As she sang to me, I could only think of Caribbean poet Darvetige writing “Omabarigore / the city that I have created for you / by taking the sea in my arms / and the landscape around my head.” I was hearing a woman’s hard-earned knowledge about both the world and self, put first to melody, then to lyric and finally to a complete song (to life). We spoke about her upbringing, calypso, her new album Far From Home, but mostly about the songs that she has written.
I’ve read that you grew up in a village. What was your upbringing like? Was it where you first learned music?
The village was Bethel, Tobago. It was a small village and life was very quiet. Tobago is a small island. There was one church, and one school split into two schools for younger kids, starting at age five, and then for older kids. There was hardly any music in my life at that time, since there was no electricity either for television or for radio. My dad had a radio that he used with a car battery, with a bamboo pole attached to the car battery. It broadcasted western music states like Texas, which is why in Tobago we have had a singing cowboy.
Were there any childhood songs, sang by your mother for example, that you remember?
She sings, “One a tono, two a milo, three and four and five solo.” My mother used to sing me that song. Solo is a soft drink. I do not remember its name. Tobago was a very little place with little parlours. Tobago is only 116 square miles. At the time, there were no buses, just donkeys.
I am guessing that you learned music when you moved to a city?
I was adopted by my uncle’s girlfriend at the age of nine, and moved to Trinidad. I called her Auntie. Auntie had a gramophone, the sort where you had to grind it up. We would play her calypso albums and she taught me how to dance to them. I learned calypso by letting the melodies come to me and finding words that suit the melodies.
Doctor Eric Williams won the election in 1955. I was with Auntie in Tobago when he was speaking by the old market in Scarborough. “Go and sing, go on sing,” one of my friends told me. And so, I sang a Calypso that I wrote about Tobago boys. Doctor Eric Williams loved my calypso. It was then that I decided to join a calypso tent, where calypsos are show-cased.
Calypso is for the devil, according to Dad. I could only begin to compose and sing calypso when I moved to Trinidad.
What has been the aim of your songs?
I would say something good for the tent, that makes others laugh, but something dear to me.
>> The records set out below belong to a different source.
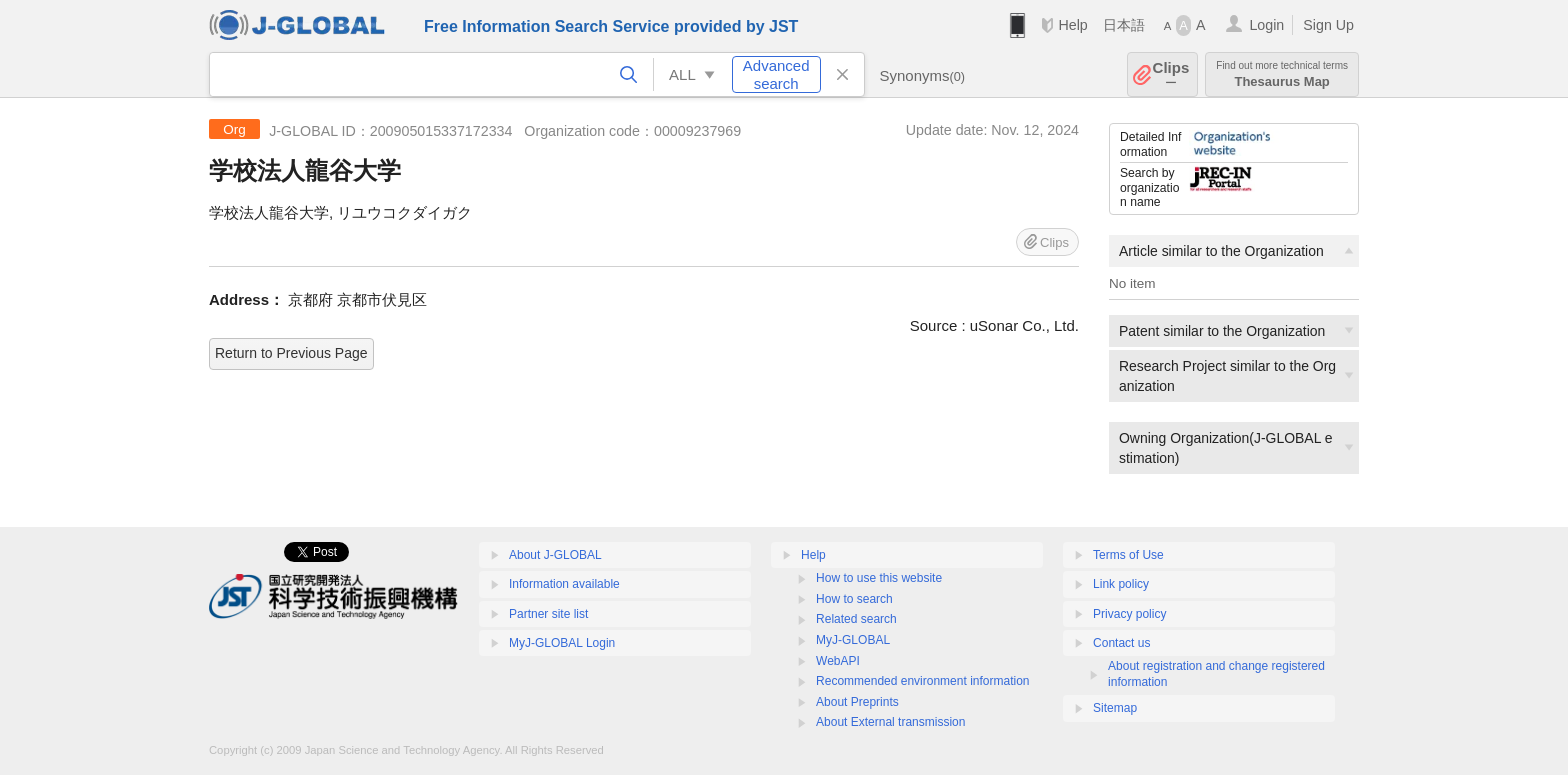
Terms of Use (1128, 555)
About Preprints (857, 702)
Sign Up (1328, 25)
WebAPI (838, 661)
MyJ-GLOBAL (853, 640)
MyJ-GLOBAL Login (562, 643)
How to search (854, 599)
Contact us (1121, 643)
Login (1266, 25)
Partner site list (548, 614)
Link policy (1121, 584)
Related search (856, 619)
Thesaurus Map (1282, 74)
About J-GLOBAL (555, 555)
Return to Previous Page (291, 353)
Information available (564, 584)
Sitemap (1115, 708)
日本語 (1124, 25)
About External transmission (890, 722)
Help (1072, 25)
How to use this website (879, 578)
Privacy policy (1129, 614)
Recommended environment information (922, 681)
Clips (1171, 74)
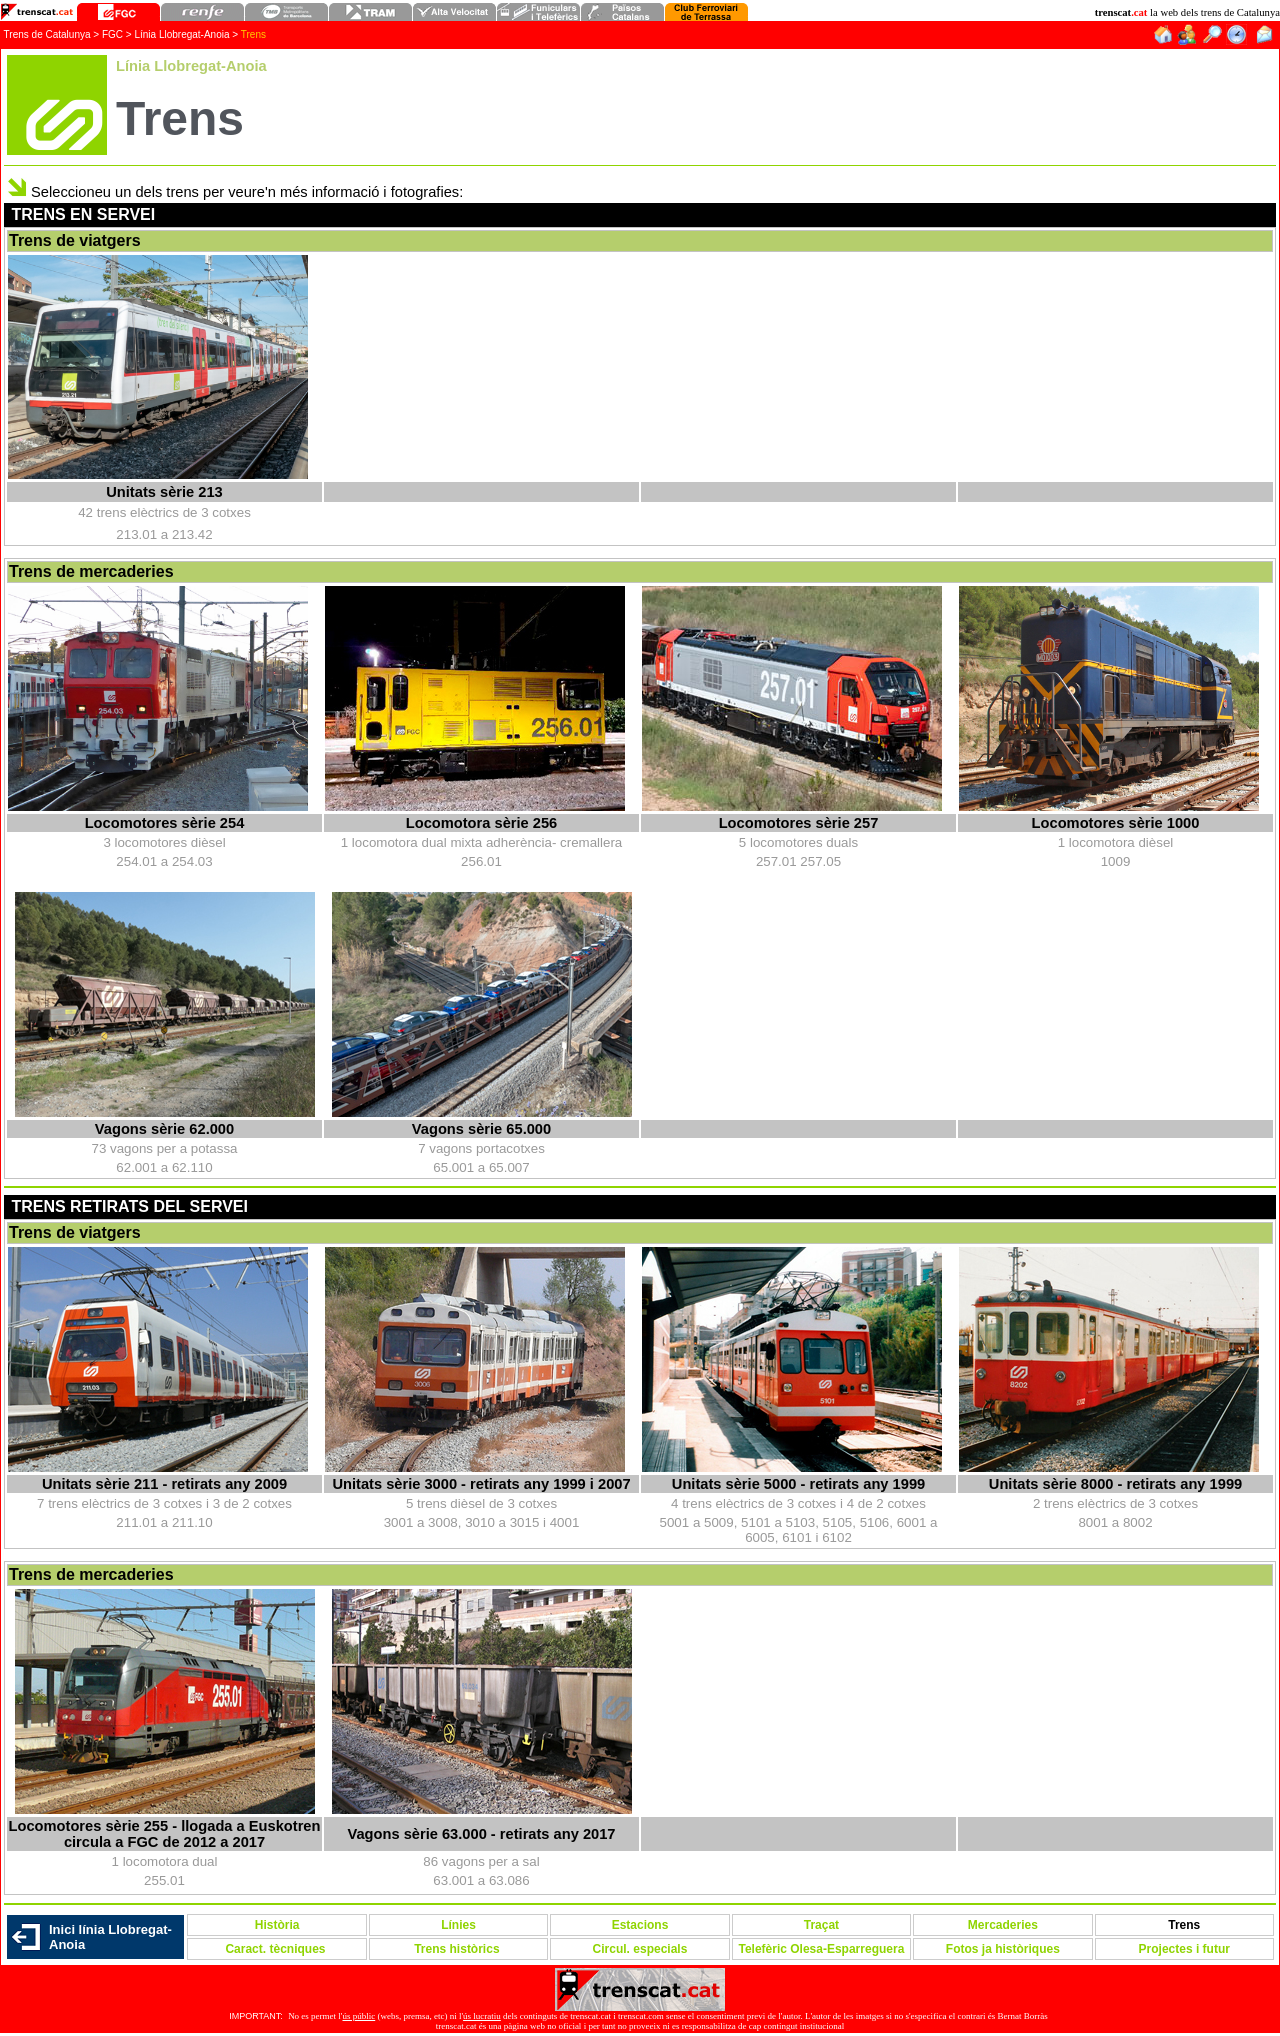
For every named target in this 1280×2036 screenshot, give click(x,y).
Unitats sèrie (164, 492)
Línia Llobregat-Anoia (181, 34)
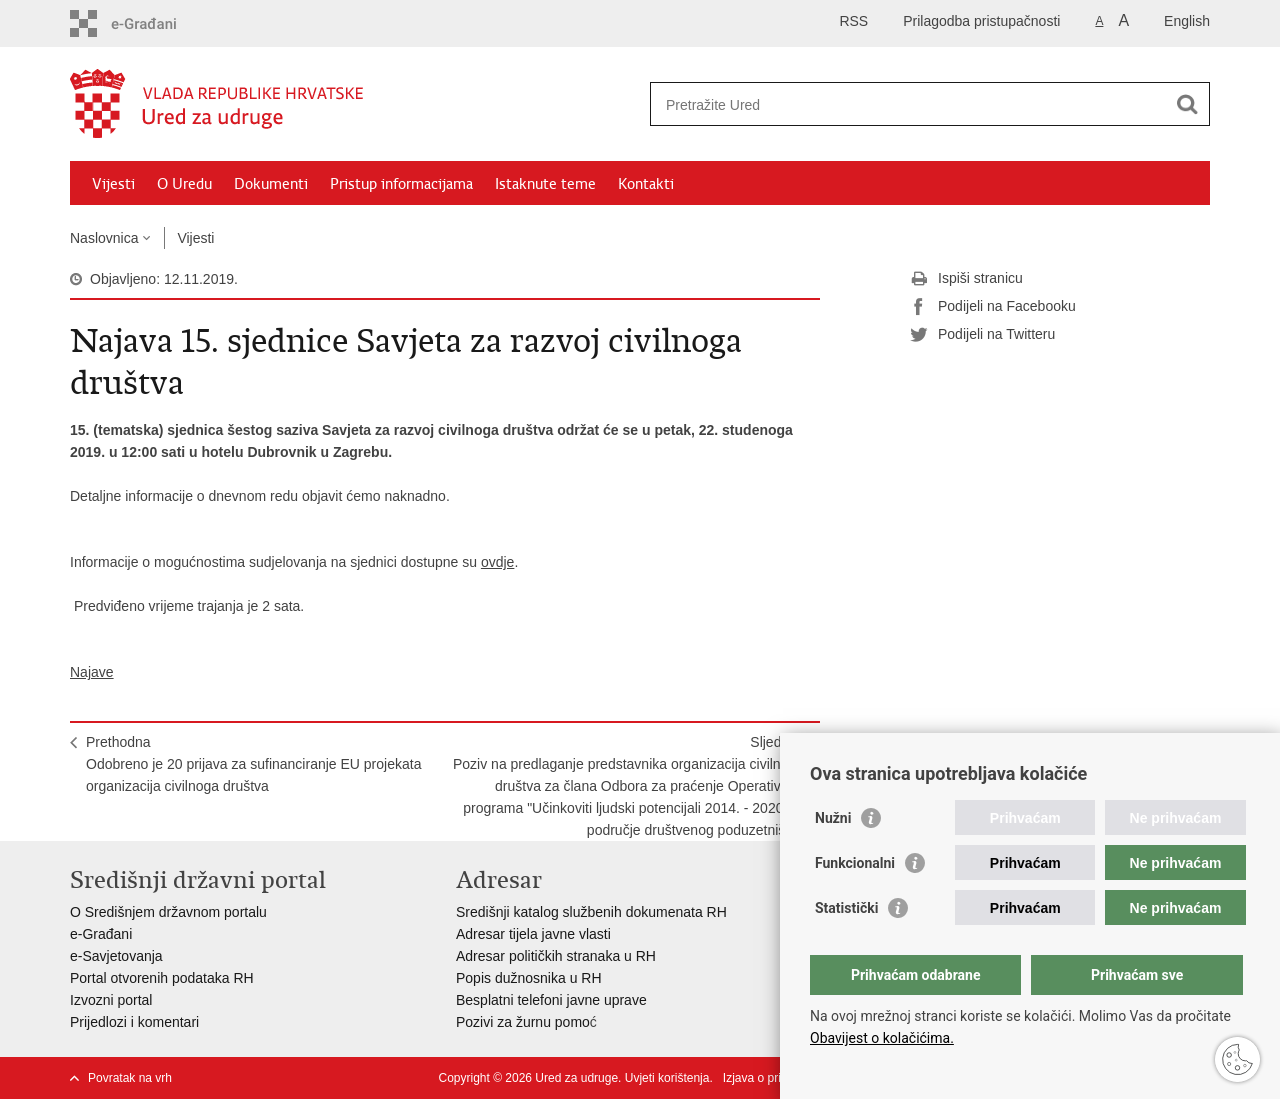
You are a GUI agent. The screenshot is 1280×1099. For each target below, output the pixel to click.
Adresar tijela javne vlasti (533, 934)
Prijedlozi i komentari (134, 1022)
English (1187, 21)
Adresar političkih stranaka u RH (556, 956)
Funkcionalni (855, 863)
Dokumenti (271, 184)
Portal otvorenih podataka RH (162, 978)
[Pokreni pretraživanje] (1187, 104)
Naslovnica (104, 238)
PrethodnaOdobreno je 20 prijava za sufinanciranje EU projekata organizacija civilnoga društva (253, 764)
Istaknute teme (545, 184)
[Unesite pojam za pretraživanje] (908, 104)
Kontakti (646, 184)
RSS (853, 21)
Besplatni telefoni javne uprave (551, 1000)
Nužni (833, 818)
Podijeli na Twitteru (982, 335)
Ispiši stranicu (966, 279)
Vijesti (113, 184)
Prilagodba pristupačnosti (981, 21)
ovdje (497, 562)
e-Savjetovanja (116, 956)
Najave (92, 672)
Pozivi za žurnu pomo (523, 1022)
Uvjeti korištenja (667, 1078)
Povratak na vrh (130, 1078)
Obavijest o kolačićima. (882, 1038)
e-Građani (101, 934)
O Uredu (184, 184)
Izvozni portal (111, 1000)
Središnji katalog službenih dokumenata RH (591, 912)
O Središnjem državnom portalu (168, 912)
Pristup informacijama (401, 184)
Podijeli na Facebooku (993, 307)
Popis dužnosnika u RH (529, 978)
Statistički (846, 908)
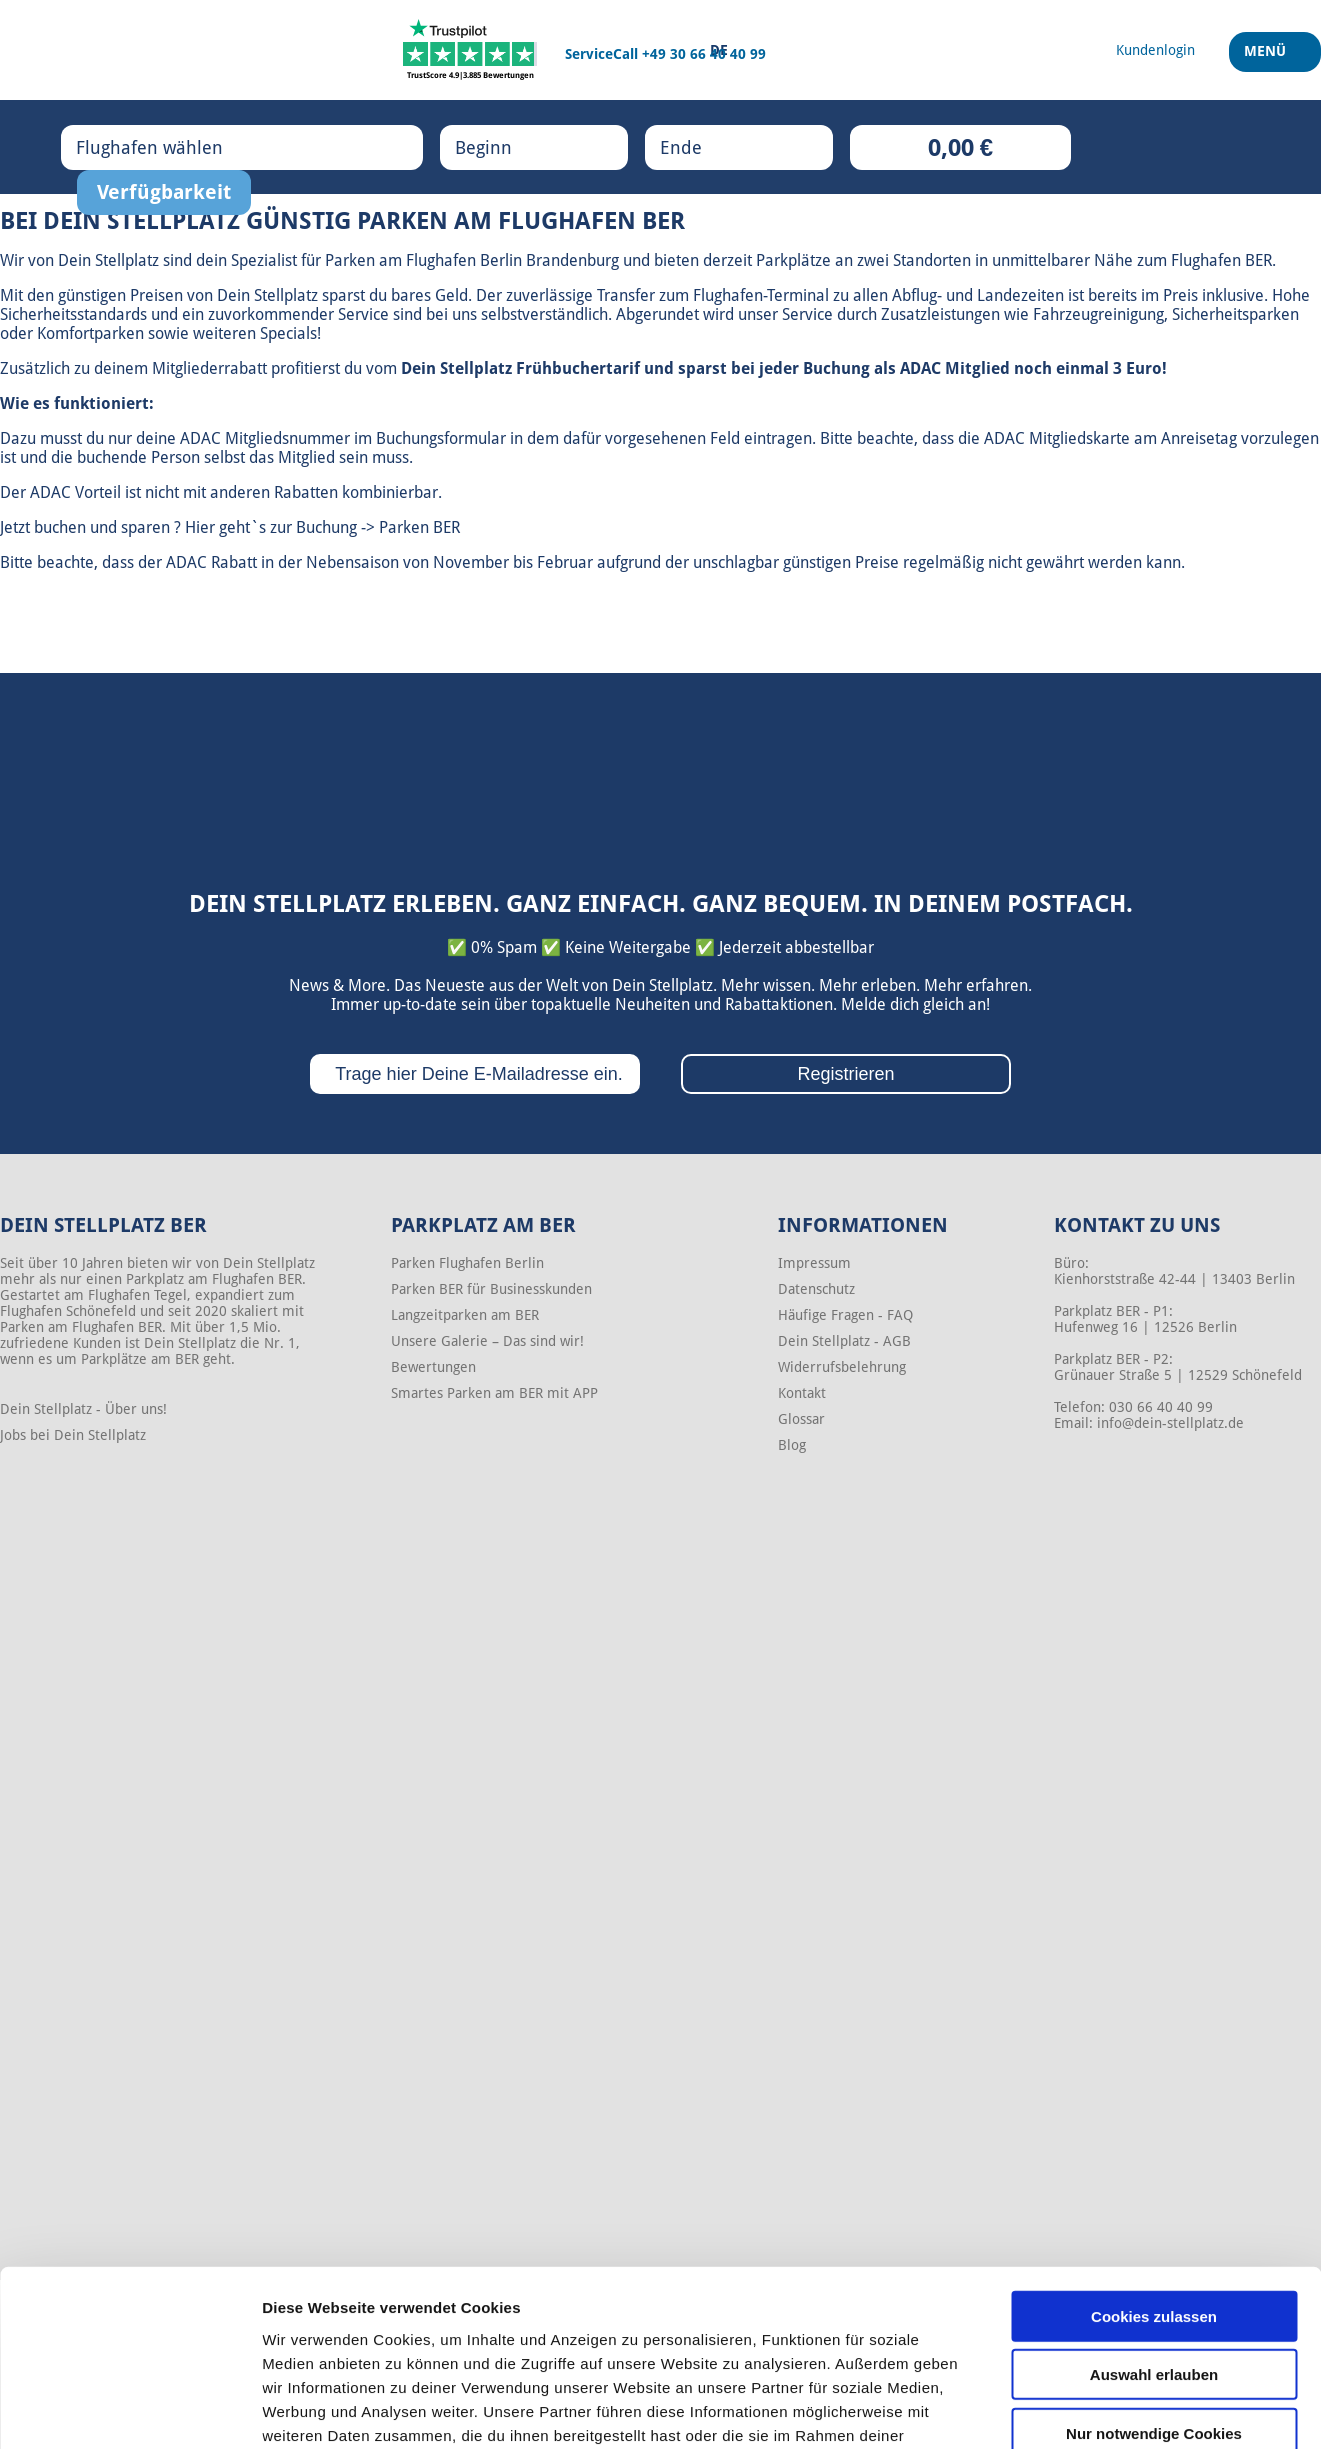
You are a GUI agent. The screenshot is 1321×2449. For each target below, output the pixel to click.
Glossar (801, 1419)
Let’s take the song “A man is a man”. She sings, “but any man could give you satisfaction...” It is from the conversation I heard that women were having about wanting a certain type of man. From it I wrote a song about any sort of man being able to satisfy a woman, regardless of race or of profession.
Is it meant to be a philosophical song?
Yes, it is. She sings, “a man is a man…”
What is your favourite song that you yourself have composed and performed?
I would say that it is “Fire in me wire.” She sings, “I saw this old lady running…” It all began while I was in the Virgin Islands. Under the shower, I thought about a lady’s house which had caught on fire. It was a house made of bamboo roots; a patch house. A melody came to me, and then after some time it slipped out of my mind. Sometime after, I was doing a show in Barbados. In my hotel room, an idea came to me that was the song that I had been writing, and I wrote a second verse. Finally, I wrote the third verse in Trinidad, and released the song in 1966. It has been sung in nine different languages.
What’s a second favourite song of yours that you yourself have composed, if you don’t mind me asking?
She sings, “I can’t this feeling… / my heart is reeling…”. “Come Leh We Jam” is another favourite of mine.
Your most recent album is Far From Home. What did you care to accomplish with it?
With Far From Home I am much more excited by what I have accomplished. It is an album that has almost gone platinum – I have been able to sing to people all over through it. It is what I mean by the title: I am far from home, in the air, going from show to show, Spain, Germany, New York, but I am nonetheless in connection with others musically, and that is important as a Caribbean person. It is a very important Caribbean album in terms of it being able to reach a wide audience.
We are talking while you are in New York, where you are certainly far from home, but what is your favourite song that you have written about home?
She begins to sing, “O Tobago, beautiful as you are…”, “O, Tobago,” is my favourite song about home.